The use of the optical imaging agent FG001 led to the detection of additional cancer by optical guidance in patients with high-grade glioma, meeting the primary end point of the phase 2b FG001-CT-001 trial.
The use of the optical imaging agent FG001 led to the detection of additional cancer by optical guidance in patients with high-grade glioma, meeting the primary end point of the phase 2b FG001-CT-001 trial (EudraCT 2020-003089-38).1
Findings showed that all patients who received FG001 (n = 12) had additional cancer detected, and FG001 lit up all patients’ cancer with a tumor-to-background ratio greater than 2.
Additionally, no statistically significant differences were reported between FG001 and 5-ALA in terms of sensitivity, specificity, negative predictive value, positive predictive value, or gross total resection measured on MRI. Notably, all patients who received 5-ALA (n = 12) also had additional cancer detected by optical guidance.
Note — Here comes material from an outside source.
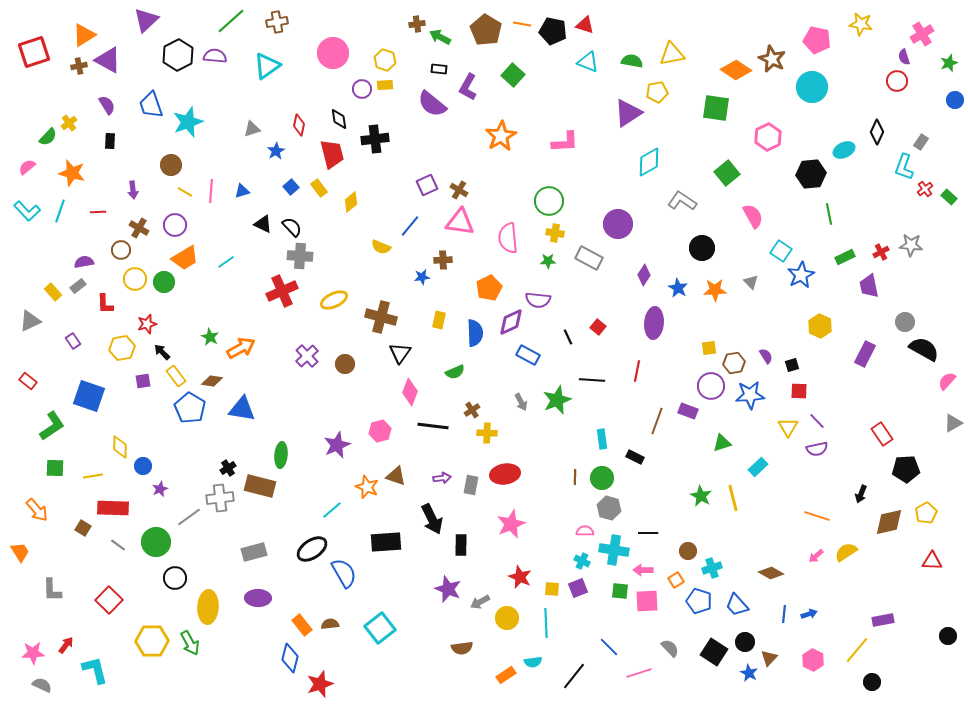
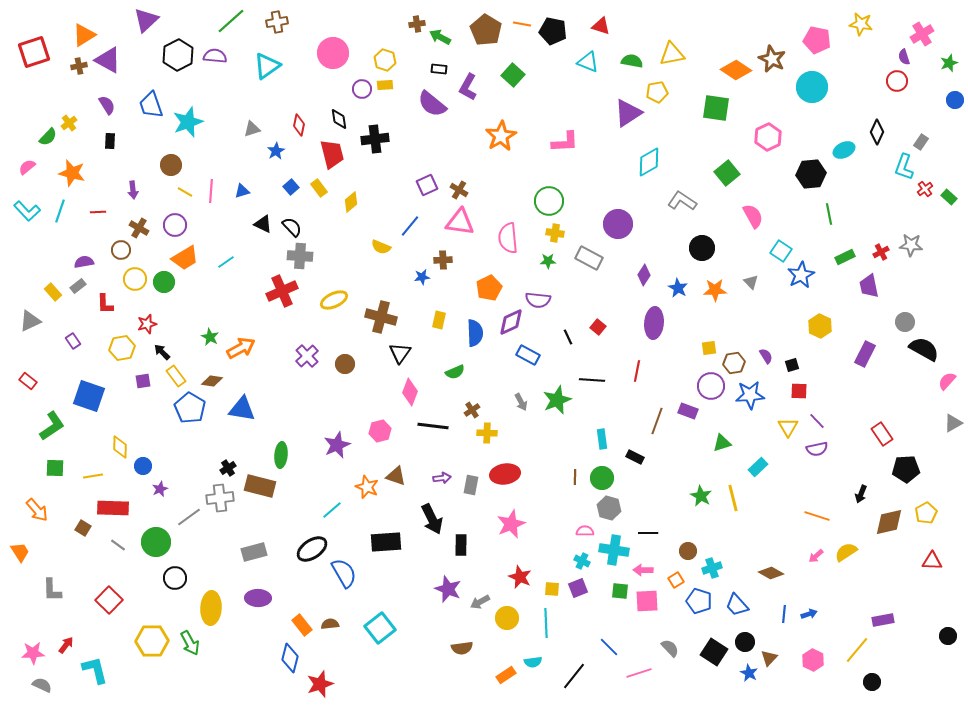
red triangle at (585, 25): moved 16 px right, 1 px down
yellow ellipse at (208, 607): moved 3 px right, 1 px down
Findings also showed that FG001 was well tolerated. Two grade 1 adverse effects were reported.
“These results are in line with our expectations of a safe and effective drug and the data generated will be used for the optimal design of the next stage clinical development. We have positive phase 2 data on FG001 in 3 indications—aggressive brain, head and neck, and lung cancers—which provide multiple options for routes to market," Andreas Kjaer, chief scientific officer of FluoGuide, stated in a news release.
FG001 is a fluorophore designed to target uPAR, a cancer-specific target expressed in the majority of solid tumors. The agent is injected into a patient's vein before surgery and is intended to light up the tumor during surgery to guide the surgeon in its removal and spare healthy tissue.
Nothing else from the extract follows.